Root Vegetable Winter Salad with Honey

Root Vegetable Winter Salad with Honey Recipe

A perfect parsnip salad recipe
Yield: 4    Preparation Time: 15 mins    Cooking Time: 30 mins
This is a delicious salad made with roasted root vegetables, perfect for vegetarians and tasty served hot or cold.

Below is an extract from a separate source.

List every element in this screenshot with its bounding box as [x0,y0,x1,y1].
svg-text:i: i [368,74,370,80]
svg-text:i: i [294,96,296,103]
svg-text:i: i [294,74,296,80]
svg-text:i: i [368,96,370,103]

4 parsnips, peeled and cut into wedges
2 red onions; peeled, halved and cut into wedges
1 butternut squash, peeled and cut into thin wedges
2 tablespoons of clear honey
225g bag of leaf spinach
1 tablespoon sunflower seeds
2 tablespoons white wine vinegar
3 tablespoons olive oil
1 teaspoon Dijon mustard
Sea salt, ground black pepper and thyme for seasoning

Recipe Instructions

Preheat oven to 220C.

Roast the vegetables.
Put the squash, onions and parsnips in a large roasting tray and drizzle over ½ the olive oil. Sprinkle over the seasoning and put the tray in the oven. Roast for 20 minutes, turning occasionally until the vegetables have softened. Remove the roasting tray from the oven and drizzle the honey over the vegetables and scatter them with the sunflower seeds. Return to the oven and roast for another 5 minutes until the sunflower seeds are toasted.

Make the salad.
Put the spinach into a salad bowl and add the roasted vegetables and the sunflower seeds. Mix together well.

Make the dressing.
Whisk together the vinegar, mustard and the remaining olive oil and season to taste. Pour over the salad and toss until the spinach wilts slightly.